Cytoskeletal crosstalk involving vimentin intermediate filaments and microtubules

Get Complete Project Material File(s) Now! »

Actin filaments regulate cell shape and movement

Discovered in the 1940s in muscle cells [Straub 1942], actin is the most studied subcomponent of the cytoskeleton so far. Actin forms filaments that are key players in mechanical support and in cell movement and that are implicated in a number of biological processes in eukaryotic cells. Providing an exhaustive list is not the aim here and we will only mention three of the most crucial biological processes involving actin in eukaryotic cells:
• Myosin motors bind actin and transport organelles along actin filaments. Myosin proteins – a superfamily of actin motor proteins – use cycles of Adenosine Triphosphate (ATP) hydrolysis to walk along actin filaments. In other words, myosins convert chemical energy (taken from ATP) into mechanical energy to generate forces and movements. In many eukaryotic cells, the actin network is referred to as the actomyosin network. Cells use myosin motors to transport organelles along actin filaments (see figure 1.3.C). For instance, myosin V walks from the pointed end to the barbed end, transporting vesicles and intracellular organelles.
• Contractile rings of actin filaments allow animal cells to perform cytokinesis. Other myosins, such as myosin II, are associated with contractile activity. During the last step of the cell cycle, the two daughter cells get separated in a process called cytokinesis. Several organisms, such as fungi, animals and amoebas, pinch their cells in two by using a contractile ring of actin filaments and myosin II. The process relies on myosin II polymerization into bipolar filaments able to produce a contraction by pulling actin filaments together (see figure 1.3.D). In animal cells, this contractile ring machinery is found in muscle cells, in which the actomyosin complex is very abundant.
• Cellular motility is achieved by actin filaments acting as a treadmill. The ability to migrate is a key feature of eukaryotic cells: embryonic morphogenesis mostly relies on cell migration; tissue integrity and regeneration is ensured by migrating cells; the motility of immune cells allows them to search and destroy pathogens; and many diseases – like cancer – take advantage of this cellular ability in order to move inside the organism. Cell polarization is essential to migration: the molecular processes at the front and at the back of a moving cell are different [Ridley 2003]. Actin plays a key part in the migration process which occurs in several steps.
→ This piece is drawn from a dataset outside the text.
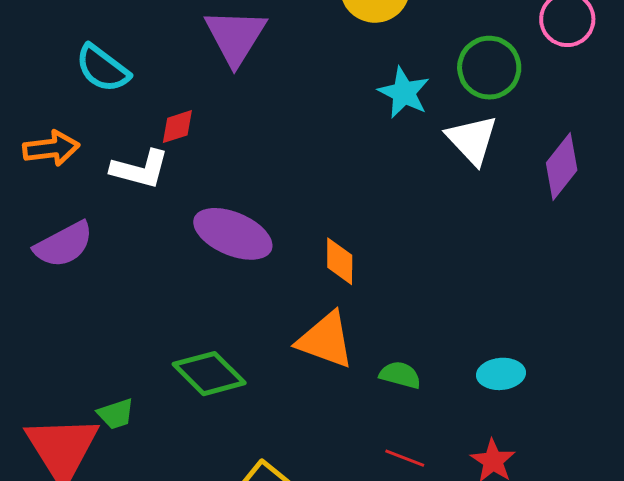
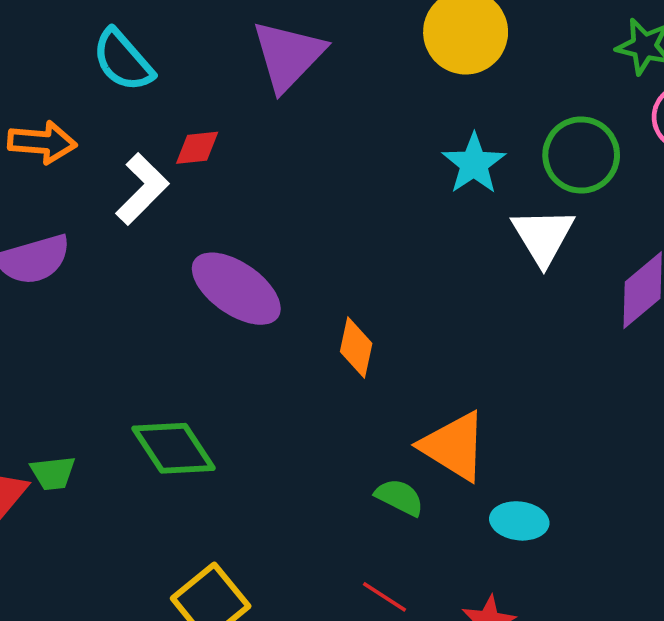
white L-shape: (140, 169) -> (142, 189), turned -72
orange triangle: (326, 340) -> (454, 446), moved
First, a complex linked to actin (called Arp2/3, see figure 1.3.A) initiates a protrusion at the front of the cell by growing branches of actin, making structures called lamellipodia and filopodia. These structures push the plasma membrane forward. During the extension of actin protrusions, the cell forms focal adhesions at the front of the cell to provide adhesion to the extra-cellular environment. Next, a forward force is generated by contractions of the actomyosin network. Finally, retraction fibres pull the rear of the cell in the direction of the leading edge [Mattila & Lappalainen 2008] (see figure 1.3.B). The treadmilling effect of actin is a meaningful description of this cycle of localized polymerizations and depolymerizations of actin which allows cells to move.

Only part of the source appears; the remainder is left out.